Het is belangrijk te begrijpen dat wanneer de brongegevens geen versies opslaan, u een tussenliggend systeem (zoals een datawarehouse) moet gebruiken om wijzigingen te detecteren en op te slaan. Het laadproces van de tabel moet bestaande gegevens behouden en wijzigingen detecteren. Wanneer een wijziging wordt gedetecteerd, moet het laadproces van de tabel de huidige versie verlopen. Deze wijzigingen worden vastgelegd door de EndDate waarde bij te werken en een nieuwe versie in te voegen met de StartDate waarde die begint met de vorige EndDate waarde. Gerelateerde feiten moeten ook een op tijd gebaseerde zoekactie gebruiken om de dimensiesleutelwaarde op te halen die relevant is voor de feitendatum.

Type 3 SCD

Een SCD van type 3 ondersteunt het opslaan van twee versies van een dimensielid als afzonderlijke kolommen. De tabel bevat een kolom voor de huidige waarde van een lid plus de oorspronkelijke of vorige waarde van het lid. In Type 3 worden dus extra kolommen gebruikt om één sleutelexemplaren van de geschiedenis bij te houden, in plaats van extra rijen op te slaan om elke wijziging bij te houden, zoals in een SCD van type 2.

Dit type tracering kan worden gebruikt voor een of twee kolommen in een dimensietabel. Het is niet gebruikelijk om deze te gebruiken voor veel leden van dezelfde tabel. Het wordt vaak gebruikt in combinatie met Type 1- of Type 2-leden.

An example Type 3 SCD row that shows an updated CurrentEmail column and an unchanged OriginalEmail column.

Type 6 SCD

Een Type 6 SCD combineert Type 1, 2 en 3. Wanneer er een wijziging plaatsvindt in een Type 2-lid, maakt u een nieuwe rij met de juiste Begindatum en Einddatum. In type 6-ontwerp slaat u ook de huidige waarde op in alle versies van die entiteit, zodat u eenvoudig kunt rapporteren over de huidige waarde of de historische waarde.
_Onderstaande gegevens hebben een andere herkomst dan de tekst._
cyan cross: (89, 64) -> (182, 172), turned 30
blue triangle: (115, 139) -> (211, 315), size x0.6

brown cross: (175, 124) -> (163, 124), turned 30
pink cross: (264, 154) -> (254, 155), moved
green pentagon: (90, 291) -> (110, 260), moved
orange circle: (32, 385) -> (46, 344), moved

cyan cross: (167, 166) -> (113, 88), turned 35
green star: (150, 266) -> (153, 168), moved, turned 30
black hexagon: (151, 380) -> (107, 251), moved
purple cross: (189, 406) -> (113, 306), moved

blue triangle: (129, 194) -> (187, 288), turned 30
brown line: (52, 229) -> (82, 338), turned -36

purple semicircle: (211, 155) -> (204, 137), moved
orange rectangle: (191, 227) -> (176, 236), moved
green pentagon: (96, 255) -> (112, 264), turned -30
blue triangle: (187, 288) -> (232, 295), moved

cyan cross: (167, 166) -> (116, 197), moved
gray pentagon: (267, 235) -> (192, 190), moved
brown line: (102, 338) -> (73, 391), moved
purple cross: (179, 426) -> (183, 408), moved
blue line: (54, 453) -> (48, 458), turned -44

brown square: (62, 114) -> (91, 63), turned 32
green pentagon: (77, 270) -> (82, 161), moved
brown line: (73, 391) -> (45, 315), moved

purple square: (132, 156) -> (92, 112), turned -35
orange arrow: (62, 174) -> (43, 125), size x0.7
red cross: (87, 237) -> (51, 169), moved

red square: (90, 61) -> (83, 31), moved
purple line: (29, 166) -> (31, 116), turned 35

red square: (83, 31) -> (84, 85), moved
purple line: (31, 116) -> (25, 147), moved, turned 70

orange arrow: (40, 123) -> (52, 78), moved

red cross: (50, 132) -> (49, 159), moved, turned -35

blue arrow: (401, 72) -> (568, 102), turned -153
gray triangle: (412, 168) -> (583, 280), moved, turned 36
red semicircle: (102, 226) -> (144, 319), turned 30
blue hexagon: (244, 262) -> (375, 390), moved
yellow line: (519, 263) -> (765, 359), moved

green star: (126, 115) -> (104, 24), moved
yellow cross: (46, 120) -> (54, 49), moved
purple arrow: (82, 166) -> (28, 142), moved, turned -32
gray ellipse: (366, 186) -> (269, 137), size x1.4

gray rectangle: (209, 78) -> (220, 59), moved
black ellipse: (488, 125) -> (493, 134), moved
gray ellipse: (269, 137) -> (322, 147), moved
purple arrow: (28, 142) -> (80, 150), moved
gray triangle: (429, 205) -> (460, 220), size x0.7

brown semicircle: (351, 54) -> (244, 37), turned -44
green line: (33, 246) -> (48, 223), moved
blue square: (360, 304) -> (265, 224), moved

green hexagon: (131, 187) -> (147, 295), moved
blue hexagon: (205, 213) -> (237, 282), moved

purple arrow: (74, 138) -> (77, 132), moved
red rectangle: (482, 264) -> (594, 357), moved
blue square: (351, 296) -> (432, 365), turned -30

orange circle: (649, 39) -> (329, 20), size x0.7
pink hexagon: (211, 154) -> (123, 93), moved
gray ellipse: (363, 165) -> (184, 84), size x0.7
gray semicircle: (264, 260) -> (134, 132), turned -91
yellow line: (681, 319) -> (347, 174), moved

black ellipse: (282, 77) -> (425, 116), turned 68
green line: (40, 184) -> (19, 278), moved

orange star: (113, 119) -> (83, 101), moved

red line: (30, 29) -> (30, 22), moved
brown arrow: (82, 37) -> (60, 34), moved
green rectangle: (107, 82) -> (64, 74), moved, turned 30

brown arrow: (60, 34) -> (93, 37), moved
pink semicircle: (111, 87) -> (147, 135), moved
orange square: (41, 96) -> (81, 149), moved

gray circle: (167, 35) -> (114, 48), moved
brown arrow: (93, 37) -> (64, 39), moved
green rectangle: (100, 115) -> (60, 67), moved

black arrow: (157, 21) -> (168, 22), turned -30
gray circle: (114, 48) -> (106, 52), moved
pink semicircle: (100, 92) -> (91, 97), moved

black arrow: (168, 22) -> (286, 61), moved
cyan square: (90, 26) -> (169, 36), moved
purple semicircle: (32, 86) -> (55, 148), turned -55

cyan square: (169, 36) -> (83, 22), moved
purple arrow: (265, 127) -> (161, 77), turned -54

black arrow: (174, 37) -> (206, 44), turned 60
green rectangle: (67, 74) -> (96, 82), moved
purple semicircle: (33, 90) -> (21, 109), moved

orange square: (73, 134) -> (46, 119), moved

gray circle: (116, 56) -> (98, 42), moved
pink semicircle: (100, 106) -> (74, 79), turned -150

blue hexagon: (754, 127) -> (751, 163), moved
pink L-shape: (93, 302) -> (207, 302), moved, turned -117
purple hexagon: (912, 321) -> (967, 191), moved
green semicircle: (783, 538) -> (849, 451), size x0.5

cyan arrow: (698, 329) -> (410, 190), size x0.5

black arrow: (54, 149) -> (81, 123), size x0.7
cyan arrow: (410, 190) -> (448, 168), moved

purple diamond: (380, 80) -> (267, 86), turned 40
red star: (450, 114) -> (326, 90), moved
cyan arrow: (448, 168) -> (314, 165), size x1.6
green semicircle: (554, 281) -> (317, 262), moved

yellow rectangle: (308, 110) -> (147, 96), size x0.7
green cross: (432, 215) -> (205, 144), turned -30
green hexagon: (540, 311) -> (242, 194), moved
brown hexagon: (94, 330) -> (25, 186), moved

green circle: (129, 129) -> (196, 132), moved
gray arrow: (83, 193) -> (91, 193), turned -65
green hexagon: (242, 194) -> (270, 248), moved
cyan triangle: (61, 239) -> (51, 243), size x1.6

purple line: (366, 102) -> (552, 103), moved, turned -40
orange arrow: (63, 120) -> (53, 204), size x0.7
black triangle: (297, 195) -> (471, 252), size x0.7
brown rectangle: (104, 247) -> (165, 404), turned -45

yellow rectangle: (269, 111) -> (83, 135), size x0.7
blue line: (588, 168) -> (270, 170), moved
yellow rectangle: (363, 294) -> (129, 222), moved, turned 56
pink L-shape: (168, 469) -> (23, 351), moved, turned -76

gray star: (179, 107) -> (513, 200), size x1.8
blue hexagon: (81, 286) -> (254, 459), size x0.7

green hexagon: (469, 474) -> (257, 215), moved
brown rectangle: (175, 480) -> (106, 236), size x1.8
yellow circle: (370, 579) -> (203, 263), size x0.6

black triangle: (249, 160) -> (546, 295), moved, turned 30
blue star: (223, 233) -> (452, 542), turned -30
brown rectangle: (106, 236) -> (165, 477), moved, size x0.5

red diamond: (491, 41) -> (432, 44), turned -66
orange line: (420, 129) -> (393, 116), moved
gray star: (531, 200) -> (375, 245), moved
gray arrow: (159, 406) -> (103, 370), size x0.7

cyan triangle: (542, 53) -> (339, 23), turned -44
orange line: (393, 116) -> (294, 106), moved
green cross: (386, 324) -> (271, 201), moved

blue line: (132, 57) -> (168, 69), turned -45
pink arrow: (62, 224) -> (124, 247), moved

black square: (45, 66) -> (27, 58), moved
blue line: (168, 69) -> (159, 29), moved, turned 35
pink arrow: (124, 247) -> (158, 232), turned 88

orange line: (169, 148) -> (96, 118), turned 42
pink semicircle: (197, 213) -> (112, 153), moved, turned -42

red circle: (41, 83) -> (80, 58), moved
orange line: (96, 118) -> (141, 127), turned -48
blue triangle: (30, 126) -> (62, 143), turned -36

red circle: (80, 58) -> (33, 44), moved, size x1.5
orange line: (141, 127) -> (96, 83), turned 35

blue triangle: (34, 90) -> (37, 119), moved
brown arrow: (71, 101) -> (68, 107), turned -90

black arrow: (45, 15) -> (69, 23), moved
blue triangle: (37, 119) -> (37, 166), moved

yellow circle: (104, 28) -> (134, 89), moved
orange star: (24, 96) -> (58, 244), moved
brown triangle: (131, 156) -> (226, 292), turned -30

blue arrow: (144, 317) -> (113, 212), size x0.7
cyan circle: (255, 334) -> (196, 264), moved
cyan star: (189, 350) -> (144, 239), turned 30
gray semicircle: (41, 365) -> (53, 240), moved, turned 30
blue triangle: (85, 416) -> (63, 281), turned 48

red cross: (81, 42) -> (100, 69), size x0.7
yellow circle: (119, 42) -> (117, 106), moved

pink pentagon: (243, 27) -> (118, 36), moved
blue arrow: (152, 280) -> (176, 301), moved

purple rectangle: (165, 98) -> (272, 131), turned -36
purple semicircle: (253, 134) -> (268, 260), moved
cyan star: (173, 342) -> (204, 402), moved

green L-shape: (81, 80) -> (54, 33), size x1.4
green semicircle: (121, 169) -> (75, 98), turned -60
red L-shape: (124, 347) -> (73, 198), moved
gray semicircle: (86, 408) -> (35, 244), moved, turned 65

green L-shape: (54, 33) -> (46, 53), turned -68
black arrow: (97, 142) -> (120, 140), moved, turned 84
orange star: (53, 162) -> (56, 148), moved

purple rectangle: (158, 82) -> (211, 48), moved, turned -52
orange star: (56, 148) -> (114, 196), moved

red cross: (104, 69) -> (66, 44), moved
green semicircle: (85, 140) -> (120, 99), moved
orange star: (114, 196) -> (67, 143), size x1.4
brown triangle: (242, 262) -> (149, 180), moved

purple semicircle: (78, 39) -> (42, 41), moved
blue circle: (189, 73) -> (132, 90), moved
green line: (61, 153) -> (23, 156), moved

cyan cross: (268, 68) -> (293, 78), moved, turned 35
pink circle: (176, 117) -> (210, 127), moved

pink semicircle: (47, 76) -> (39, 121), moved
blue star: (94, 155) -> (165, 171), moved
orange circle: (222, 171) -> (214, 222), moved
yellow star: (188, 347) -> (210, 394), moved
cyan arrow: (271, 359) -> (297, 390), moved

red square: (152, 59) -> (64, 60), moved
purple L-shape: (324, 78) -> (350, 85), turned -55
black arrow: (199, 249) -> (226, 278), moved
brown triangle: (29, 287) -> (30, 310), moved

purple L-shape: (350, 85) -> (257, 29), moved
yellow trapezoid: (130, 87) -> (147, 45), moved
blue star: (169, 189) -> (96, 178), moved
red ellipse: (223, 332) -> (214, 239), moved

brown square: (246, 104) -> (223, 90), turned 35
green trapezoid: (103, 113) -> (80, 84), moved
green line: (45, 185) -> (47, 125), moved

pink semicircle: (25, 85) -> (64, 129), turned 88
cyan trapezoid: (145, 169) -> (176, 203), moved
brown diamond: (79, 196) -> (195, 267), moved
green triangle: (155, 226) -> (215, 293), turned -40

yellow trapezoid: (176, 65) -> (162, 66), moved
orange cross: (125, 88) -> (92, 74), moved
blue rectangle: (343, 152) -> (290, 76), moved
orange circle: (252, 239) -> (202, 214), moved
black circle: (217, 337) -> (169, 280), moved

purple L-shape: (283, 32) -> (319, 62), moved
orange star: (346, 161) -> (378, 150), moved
Met behulp van het voorbeeld van de verkoopregio splitst u de kolom Regio in CurrentRegion en HistoricalRegion. De CurrentRegion meest recente waarde wordt altijd weergegeven en de HistoricalRegion regio die geldig was tussen de StartDate en EndDate. Voor dezelfde verkoper zou elke record dus de meest recente regio hebben ingevuld CurrentRegion , terwijl HistoricalRegion het gebiedsveld in het SCD-voorbeeld van type 2 precies werkt.

An example Type 6 SCD row that shows a new record for Region change with CurrentRegion updated for old and new row.